Cho has worked on musicals like Back to Bacharach, dance works such as Isle of Dunes and Le nozza di Figaro for Chicago Opera Theatre, an earlier collaboration with Paulus. The two have been talking over their ideas for The Magic Flute since the beginning of 2010.

"In theatre, I design in two weeks, three weeks, four at the most. Here I have time to understand and listen to Diane and develop it. It's a real treat for a designer," Cho said. In their research of the Masonic imagery that fills the opera, they came across a garden maze in Britain with hedges cut in the square shapes, pyramids and sphinxes associated with the Masons.

"I had the idea of the journey being inside a maze. The idea of going into something where you are lost but you find yourself again," Paulus said. "It almost has a cinematic feel of following the action through the garden."

Pamina and Tamino have their great trials within this maze. Both Paulus and Cho conceived of Pamina as more than a damsel in distress. And they believe that Mozart himself has shifted from the men-only territory of the Masonic orders by allowing Pamina into the temple.
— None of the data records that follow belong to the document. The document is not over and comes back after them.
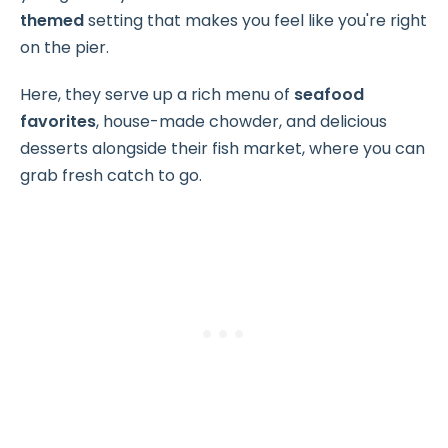
themed
setting that makes you feel like you're right
on the pier.
Here, they serve up a rich menu of
seafood
favorites
, house-made chowder, and delicious
desserts alongside their fish market, where you can
grab fresh catch to go.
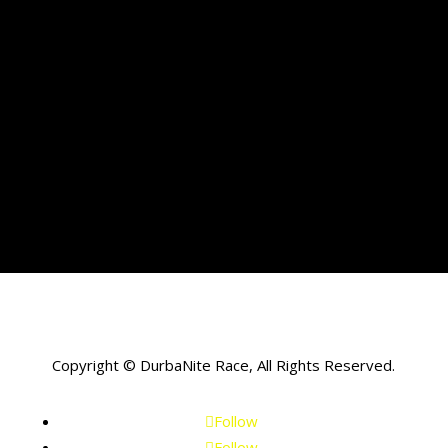
Copyright © DurbaNite Race, All Rights Reserved.
Follow
Follow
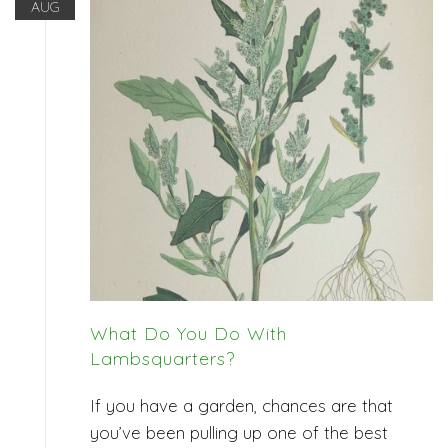
AUG
What Do You Do With
Lambsquarters?
If you have a garden, chances are that
you’ve been pulling up one of the best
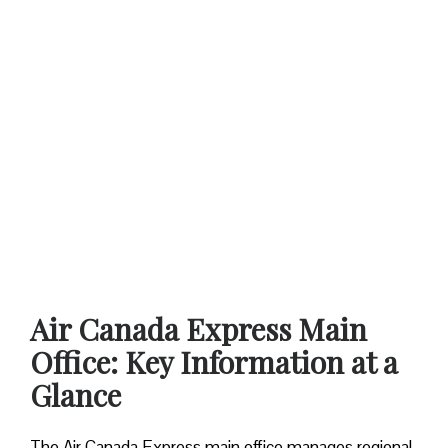
Air Canada Express Main
Office: Key Information at a
Glance
The Air Canada Express main office manages regional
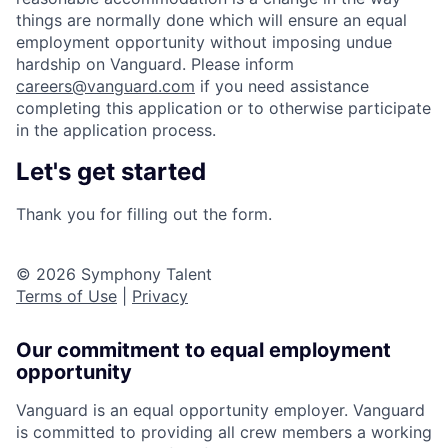
things are normally done which will ensure an equal
employment opportunity without imposing undue
hardship on Vanguard. Please inform
careers@vanguard.com
if you need assistance
completing this application or to otherwise participate
in the application process.
Let's get started
Thank you for filling out the form.
© 2026 Symphony Talent
Terms of Use
|
Privacy
Our commitment to equal employment
opportunity
Vanguard is an equal opportunity employer. Vanguard
is committed to providing all crew members a working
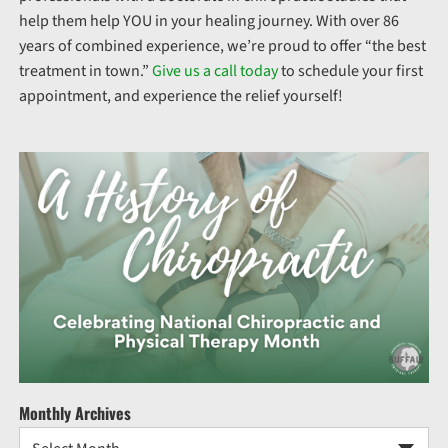
help them help YOU in your healing journey. With over 86
years of combined experience, we’re proud to offer “the best
treatment in town.”
Give us a call today
to schedule your first
appointment, and experience the relief yourself!
Monthly Archives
Paulus claims that it was Mozart's intent to have a man and woman on the journey together. Pamina goes through some wrenching emotions, from fright at the sexual advances of Monostatos to thoughts of suicide.

Opera called 'ultimate art form'

Paulus says she concentrates on working with the singers to show that growth as the young people undergo their trials.

"In theatre, there is such an expectation of the process being specific and particular with the actor, and my experience in opera is that opera singers are so open and excited for that kind of stimulation as a performer," she said. "It's not about staging, spacing and standing singing, it's really about helping them physically represent the storytelling."

Paulus calls directing a great opera like The Magic Flute "a rite of passage." And she recalls what her mother told her.

"There was a fateful moment when my mother said to me, 'Opera is the ultimate art form.' I was about six years old. 'It has everything music, dance, theatre, emotion, drama.' Ever since I was a child, I dreamed of directing opera."

The Canadian Opera Company's new production of The Magic Flute opens Jan. 29 at the Four Seasons Centre for the Performing Arts in Toronto.